Smart About Money: Time to save is now
By Nick MaffeoIn Martin Scorsese’s American Masters documentary about Bob Dylan, Dylan recalls how as a boy he and his classmates had to practice getting under their desks in case of a nuclear attack.
According to Dylan, “Our reality was fear that at any moment this black cloud would explode and everybody would be dead. We grew up with all that.”
Dylan was born in 1941, so let’s say that happened in about 1950 — nearly 70 years ago. Dylan is 78 years old and still touring. Despite all the fear and uncertainty and dire predictions in 1950, the world didn’t end then.
This past summer in The Wall Street Journal, a 27-year-old woman from New York City was quoted as saying she isn’t saving for retirement because “she doesn’t expect it to matter.” Basically, she is concerned that the world will end and she doesn’t see any point in saving for an “uncertain future.”
Here’s the reality: If the world ends, all bets are off anyway. But what if the world doesn’t end?
There’s something else besides dire predictions that has stopped many people from saving for retirement and joining the rapidly growing number of middle-class American 401(k) millionaires.
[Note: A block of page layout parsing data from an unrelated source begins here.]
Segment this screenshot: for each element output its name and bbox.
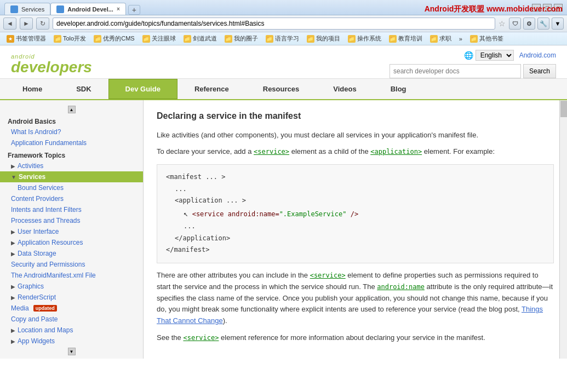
sidebar-item-graphics[interactable]: ▶ Graphics — [0, 281, 143, 292]
para3-end: ). — [223, 316, 227, 325]
sidebar-item-manifest[interactable]: The AndroidManifest.xml File — [0, 270, 143, 281]
close-button[interactable]: × — [554, 4, 563, 11]
android-com-link[interactable]: Android.com — [519, 51, 556, 59]
application-tag-link[interactable]: <application> — [370, 148, 422, 155]
bookmark-sword-label: 剑道武道 — [193, 34, 217, 43]
refresh-button[interactable]: ↻ — [36, 18, 49, 30]
sidebar-item-data-storage[interactable]: ▶ Data Storage — [0, 248, 143, 259]
bookmark-manager-label: 书签管理器 — [16, 34, 46, 43]
bookmark-others[interactable]: 📁 其他书签 — [467, 33, 507, 44]
search-button[interactable]: Search — [523, 64, 556, 78]
bookmark-others-icon: 📁 — [470, 35, 478, 43]
service-tag-link3[interactable]: <service> — [183, 334, 219, 342]
bookmark-circle[interactable]: 📁 我的圈子 — [221, 33, 261, 44]
bookmark-eye-label: 关注眼球 — [152, 34, 176, 43]
sidebar-item-renderscript[interactable]: ▶ RenderScript — [0, 292, 143, 303]
sidebar-item-bound-services[interactable]: Bound Services — [0, 182, 143, 193]
sidebar-item-services[interactable]: ▼ Services — [0, 171, 143, 182]
bookmark-edu[interactable]: 📁 教育培训 — [386, 33, 426, 44]
new-tab-button[interactable]: + — [128, 5, 140, 15]
android-name-attr-link[interactable]: android:name — [377, 283, 425, 291]
wrench-icon[interactable]: 🔧 — [537, 18, 549, 30]
sidebar-item-services-label: Services — [19, 173, 45, 181]
bookmark-tolo-label: Tolo开发 — [63, 34, 86, 43]
main-layout: ▲ Android Basics What Is Android? Applic… — [0, 100, 567, 359]
language-selector[interactable]: 🌐 English — [464, 50, 514, 61]
bookmark-project-icon: 📁 — [307, 35, 314, 43]
bookmark-cms[interactable]: 📁 优秀的CMS — [90, 33, 138, 44]
tab-videos[interactable]: Videos — [316, 79, 373, 99]
sidebar-item-location[interactable]: ▶ Location and Maps — [0, 325, 143, 336]
content-para1: Like activities (and other components), … — [157, 130, 554, 141]
sidebar-item-activities-label: Activities — [18, 162, 43, 170]
code-line-2: ... — [166, 183, 545, 195]
tab-services[interactable]: Services — [4, 3, 50, 15]
sidebar-item-location-label: Location and Maps — [18, 326, 73, 334]
sidebar-item-app-fundamentals[interactable]: Application Fundamentals — [0, 137, 143, 148]
maximize-button[interactable]: □ — [543, 4, 552, 11]
scroll-thumb[interactable] — [560, 101, 567, 117]
sidebar-item-ui-label: User Interface — [18, 228, 59, 235]
bookmark-job[interactable]: 📁 求职 — [427, 33, 455, 44]
minimize-button[interactable]: _ — [532, 4, 541, 11]
para2-mid: element as a child of the — [289, 147, 370, 155]
tab-home[interactable]: Home — [5, 79, 59, 99]
tab-dev-guide[interactable]: Dev Guide — [108, 79, 177, 99]
service-tag-link2[interactable]: <service> — [310, 272, 346, 279]
bookmark-project[interactable]: 📁 我的项目 — [303, 33, 343, 44]
tab-android-devel[interactable]: Android Devel... × — [50, 3, 126, 15]
sidebar-item-security[interactable]: Security and Permissions — [0, 259, 143, 270]
sidebar-item-what-is-android[interactable]: What Is Android? — [0, 126, 143, 137]
tools-icon[interactable]: ▼ — [552, 18, 564, 30]
content-scrollbar[interactable] — [559, 100, 567, 359]
sidebar-item-app-widgets[interactable]: ▶ App Widgets — [0, 336, 143, 347]
tab-sdk[interactable]: SDK — [59, 79, 108, 99]
code-line-1: <manifest ... > — [166, 171, 545, 183]
sidebar-item-media[interactable]: Media updated — [0, 303, 143, 314]
sidebar-item-widgets-label: App Widgets — [18, 337, 55, 345]
forward-button[interactable]: ► — [20, 18, 33, 30]
bookmark-eye[interactable]: 📁 关注眼球 — [139, 33, 179, 44]
tab-blog[interactable]: Blog — [374, 79, 423, 99]
service-tag-link[interactable]: <service> — [254, 148, 289, 155]
bookmark-edu-label: 教育培训 — [398, 34, 422, 43]
tab-resources[interactable]: Resources — [246, 79, 316, 99]
code-line-5: ... — [166, 221, 545, 233]
bookmark-star-icon[interactable]: ☆ — [499, 19, 506, 28]
sidebar-scroll-up[interactable]: ▲ — [68, 106, 76, 113]
para4-suffix: element reference for more information a… — [219, 333, 485, 342]
address-input[interactable] — [53, 18, 495, 30]
sidebar-scroll-down[interactable]: ▼ — [68, 348, 76, 355]
bookmark-cms-label: 优秀的CMS — [103, 34, 134, 43]
bookmark-lang-label: 语言学习 — [275, 34, 299, 43]
sidebar-item-app-resources[interactable]: ▶ Application Resources — [0, 237, 143, 248]
sidebar-item-intents[interactable]: Intents and Intent Filters — [0, 204, 143, 215]
bookmark-lang-icon: 📁 — [266, 35, 273, 43]
sidebar-item-user-interface[interactable]: ▶ User Interface — [0, 226, 143, 237]
storage-expand-icon: ▶ — [11, 251, 15, 257]
cursor-arrow: ↖ — [184, 207, 188, 221]
shield-icon[interactable]: 🛡 — [509, 18, 521, 30]
tab-reference[interactable]: Reference — [177, 79, 246, 99]
bookmark-sword[interactable]: 📁 剑道武道 — [180, 33, 220, 44]
tab-close-icon[interactable]: × — [117, 6, 120, 12]
activities-expand-icon: ▶ — [11, 163, 15, 169]
code-line-6: </application> — [166, 233, 545, 245]
search-area: Search — [390, 64, 556, 78]
sidebar-item-processes[interactable]: Processes and Threads — [0, 215, 143, 226]
bookmark-os[interactable]: 📁 操作系统 — [345, 33, 385, 44]
media-updated-badge: updated — [33, 305, 57, 312]
bookmark-tolo[interactable]: 📁 Tolo开发 — [50, 33, 89, 44]
sidebar-item-content-providers[interactable]: Content Providers — [0, 193, 143, 204]
sidebar-item-activities[interactable]: ▶ Activities — [0, 160, 143, 171]
search-input[interactable] — [390, 64, 521, 78]
bookmark-lang[interactable]: 📁 语言学习 — [262, 33, 302, 44]
back-button[interactable]: ◄ — [3, 18, 16, 30]
language-dropdown[interactable]: English — [476, 50, 514, 61]
bookmark-more[interactable]: » — [456, 34, 466, 43]
bookmark-cms-icon: 📁 — [94, 35, 101, 43]
bookmark-manager[interactable]: ★ 书签管理器 — [3, 33, 49, 44]
resources-expand-icon: ▶ — [11, 240, 15, 246]
settings-icon[interactable]: ⚙ — [523, 18, 535, 30]
sidebar-item-copy-paste[interactable]: Copy and Paste — [0, 314, 143, 325]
It’s the chart that shows the powerful effect of compounded savings over decades.
Usually that chart shows someone starting saving in their 20s. And yes, being able to have 40-50 years of compounded savings growing tax-deferred is a huge advantage.
While some see that chart and become dedicated savers, other people in their 30s, 40s and 50s who haven’t saved much for retirement see it and unfortunately think it’s too late for them.
That’s not true. Basically, it’s never too late. Ten or 20 or 30 years of compounding are good too. Much, much better than not saving at all.
When it comes to making an effort to fully fund all available tax-advantaged retirement accounts, people of all ages say, “I can’t afford that right now. I’ll do it later.” And while there is always the necessity to address here-and-now financial needs, the truth is that for most of those people, the years go by and the “right time” to start saving never comes.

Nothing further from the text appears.